Metode ini berpotensi mengajak siswa aktif berpikir kritis daripada pasif menyalin jawaban. Bahkan muncul spekulasi mengenai fitur tambahan—apakah “Study Together” memungkinkan beberapa orang masuk dalam satu ruang obrolan, menciptakan suasana kelompok studi online yang sungguh interaktif?
OpenAI belum buka suara soal kapan fitur ini bakal dirilis secara resmi, atau apakah “Study Together” hanya diperuntukkan bagi pelanggan ChatGPT Plus. Saat ditanya, chatbot menjawab singkat bahwa peluncuran untuk semua pengguna belum ditentukan.
Meski demikian, kemunculan mode ini menggambarkan ambisi OpenAI untuk memperkuat posisi ChatGPT sebagai alat pendidikan, bukan semata mesin pencari jawaban instan.
Dalam beberapa tahun terakhir, ChatGPT telah merangsek ke dunia pendidikan. Guru-guru memanfaatkannya untuk menyusun rencana pelajaran yang kreatif, sedangkan siswa bisa menggunakan chatbot sebagai tutor pribadi.
Namun, tak sedikit pula yang memanfaatkan kemampuannya menulis esai untuk tugas sekolah praktik yang memicu debat hangat tentang plagiarisme dan integritas akademik.

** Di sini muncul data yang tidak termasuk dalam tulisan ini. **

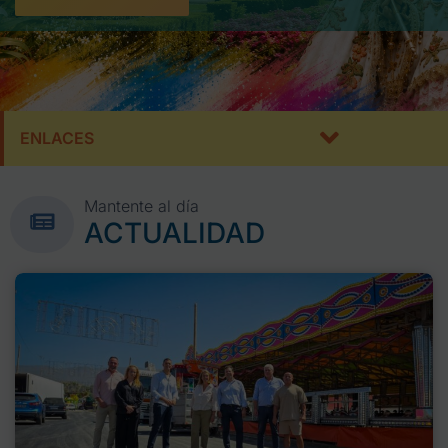
ENLACES
Mantente al día
ACTUALIDAD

Fitur “Study Together” berpotensi meredam kekhawatiran tersebut dengan menekankan proses memahami dan menjawab pertanyaan secara mandiri.
Lebih jauh, mode interaktif ini bisa menjadi cara ampuh OpenAI mendorong “etika belajar digital.” Dengan menuntut keterlibatan aktif, ChatGPT tidak cuma menawarkan jawaban siap pakai, melainkan turut meningkatkan kualitas diskusi akademis.
Jika kemampuan kolaboratifnya semakin dikembangkan misalnya membuka ruang untuk diskusi bersama beberapa pelajar ini akan membentuk pengalaman belajar grup yang belum pernah ada di platform AI mana pun.
Tentu saja, kesuksesan “Study Together” akan sangat bergantung pada respons pengguna. Apakah siswa, guru, dan institusi pendidikan akan menyambutnya sebagai inovasi pembelajaran yang efektif? Atau justru memandangnya sebagai fitur eksperimental yang memerlukan penyempurnaan lebih lanjut?
Terlepas dari itu, langkah ini menegaskan bahwa ChatGPT tidak berhenti sebagai alat tanya-jawab biasa, melainkan menjajaki peran baru sebagai mentor digital yang menstimulasi proses berpikir, mencegah kecurangan, dan memperkaya interaksi di era pendidikan online.
Bagi yang penasaran, pantau terus pembaruan dari OpenAI dan cobalah mode “Study Together” begitu tersedia. Siapa tahu, ini menjadi terobosan yang mendefinisikan ulang AI dalam dunia pendidikan, mengubah cara kita belajar menjadi lebih interaktif, kolaboratif, dan mendalam.